Weiblichkeit wurde in diesem Unabhängigkeitskampf (wie in vielen anderen) mit der idealisierende Symbolfunktion, mit der Allegorischen der Mutter-Figur als Nation verbunden (so in der mythischen Kathleen Ni Houlihan), und im Alltag waren Frauen auf die traditionelle Besitz-, Familien- und Loyalitätsrollen verpflichtet: als Schwester, die es vor den Kontrollen der Soldaten zu schützen gilt, als Mutter, in deren Sphäre bei Hausdurchsuchungen eingedrungen wird oder als Ehefrau, die ihren im Untergrundkampf verwundeten Mann pflegt oder geduldig und stolz auf ihn wartet, solange er in Haft ist. Darüber hinaus assoziierte man Frau-Sein mit einer ganz konkreten biologische Pflicht, die die häusliche, katholische Stellung festschrieb: Da eine Bevölkerungsmehrheit per Referendum einen Anschluss an die irische Republik erzwingen kann, war das Gebären „republikanischer“ Kinder ganz im Namen der „Sache“. Filme wie Maeve (UK/IRL 1982) attackieren diese konteremanzipatorische Welt der Troubles; die Komödie THE MOST FERTILE MAN IN IRELAND (UK/IRL 1999) führt die politische Zeugungspflicht vor – während wiederum aktive IRA-Mitgliederinnen (also außerhalb der ihnen zugewiesenen Einordnungen und trotz der realen Aktivistinnen-Vorbilder) oftmals, in Filmen wie THE CRYING GAME (UK/J 1992) oder A PRAYER FOR THE DYING (UK 1987), zu besonders gefühlskalten oder gar psychotischen Soldaten und Terroristen, zu allzu vermännlichten Frauen, wurden.
Wie sind nun Männer und Männlichkeit in der filmfiktionalen Repräsentation der nordirischen Gewalt determiniert und definiert? Filme zum Nordirlandkonflikt präsentieren im seltensten Fall Terrorismus in einem engeren Verständnis: Im Gegensatz zur sektiererischen Gewalt und einer eher aufständischen Konfrontationen mit britischen Truppen finden sich Erzählungen von Planungen und Durchführungen von Bombenanschlägen, gar in London, nicht oder nur am Rande.
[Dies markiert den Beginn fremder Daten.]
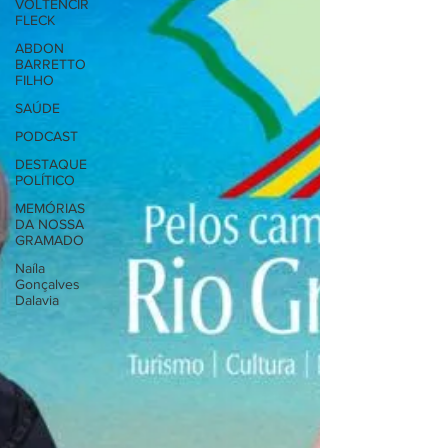
VOLTENCIR
FLECK
ABDON
BARRETTO
FILHO
SAÚDE
PODCAST
DESTAQUE
POLÍTICO
MEMÓRIAS
DA NOSSA
GRAMADO
Naíla
Gonçalves
Dalavia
Die war nicht immer der Fall: Der Unabhängigkeitskampf gegen die Briten Anfang der 1920er oder spätere IRA-Bomben-Kampagnen in und gegen London (so in THE GENTLE GUNMAN [UK 1952]) vor 1969 boten – bei aller tragischer Konnotation und Reflektion über die Legitimität und Grenzen der Gewalt – Züge des Kriegsabenteuers mit aufrechter Männerbündnissen, in denen das Leben stolz einem gerechten Kampf gewidmet ist (so z.B. in SHAKE HANDS WITH THE DEVIL [IRL/USA 1959]). Doch schon ODD MAN OUT (UK 1947) über einen verwundeten Nationalisten auf der Flucht in einem düsteren fata-listischen Belfast zeichnet den IRA-Mann als Verlorenen, Unbehausten, als eine freudlose Gestalt gefangen in einer tristen, ausweglosen Welt. Filme zum Nordirlandkonflikt sind überwiegend Dramen und Tragödien, auch in der Form des Thrillers, und selbst die sporadischen Komödien, entstanden in Zeiten der (Waffen-) Ruhe, kehren die Struktur der typischen Maskulinität und ihre Elemente nur ins Lächerliche, ohne sie – und damit die fragile narrativ neutrale Übereinkunft in diesem sozial und politisch heiklen Gebiet – sonderlich anzutasten.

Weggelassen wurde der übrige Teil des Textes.